Foto: Wikimedia
Por: Antonio Mata
A situação geral era difícil e inspirava cuidados. A reunião, marcada sem demora, visava discutir questões de máxima urgência, dada a condição calamitosa em que todos se encontravam.
Após diversos deslocamentos na busca de um lugar de maior adequação para todos, a tão esperada condição de melhoria não se apresentou. O clima era de desilusão. Todos aguardavam em silêncio.
Por fortes e longevos que fossem, acostumados a dominar os demais por onde passassem, percebiam com preocupação a presença e ampliação de cenários difíceis. Orgulhosos e decididos, encontravam dificuldades em se adaptar àquelas mudanças extremadas.

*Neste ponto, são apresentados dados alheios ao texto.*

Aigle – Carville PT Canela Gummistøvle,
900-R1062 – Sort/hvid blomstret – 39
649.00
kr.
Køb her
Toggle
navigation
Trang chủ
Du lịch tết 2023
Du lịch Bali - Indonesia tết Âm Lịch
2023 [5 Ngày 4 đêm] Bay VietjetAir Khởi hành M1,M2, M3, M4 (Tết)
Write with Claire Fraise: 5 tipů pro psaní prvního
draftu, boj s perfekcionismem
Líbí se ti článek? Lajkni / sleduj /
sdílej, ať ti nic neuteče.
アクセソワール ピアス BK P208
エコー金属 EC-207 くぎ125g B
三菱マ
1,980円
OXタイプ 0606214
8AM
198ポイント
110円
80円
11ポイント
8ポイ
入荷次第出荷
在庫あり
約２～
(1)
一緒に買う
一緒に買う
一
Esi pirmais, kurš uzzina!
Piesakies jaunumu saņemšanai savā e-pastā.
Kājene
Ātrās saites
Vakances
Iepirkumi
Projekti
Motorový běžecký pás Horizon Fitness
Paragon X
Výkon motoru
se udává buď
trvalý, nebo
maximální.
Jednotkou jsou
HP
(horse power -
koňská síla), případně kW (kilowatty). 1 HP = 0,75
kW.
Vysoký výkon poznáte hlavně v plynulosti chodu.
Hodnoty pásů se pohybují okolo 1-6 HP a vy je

Tais mudanças pareciam ter tomado conta do seu mundo de uma forma tão intensa quanto permanente. Parecia não querer passar, seu mundo desistira de voltar, de ser o que era antes. Por onde passavam era a mesma desolação, o mesmo medo, a mesma fome.
A verdade inegável é que não havia mais alimento para todos aqueles predadores e todos os seus rebentos, tão famintos quanto eles, a ponto de os mais velhos e mais fortes devorarem os próprios filhotes. Era o exercício da lei da sobrevivência pura e simplesmente.
Seus corpos já começavam a se ressentir da falta de umidade, enquanto seus habitats se tornavam possas de lama, até começarem a petrificar. Os peixes desapareciam, as caças se evadiam. O seu mundo estava secando.
Os mais fortes e capazes do grande grupo de retirantes, abandonando lagos e rios secos, haviam se reunido para buscar uma solução. Havia informações da existência de uma laguna a uma distância relativamente curta, e que poderia ser alcançada facilmente por todo o grupo.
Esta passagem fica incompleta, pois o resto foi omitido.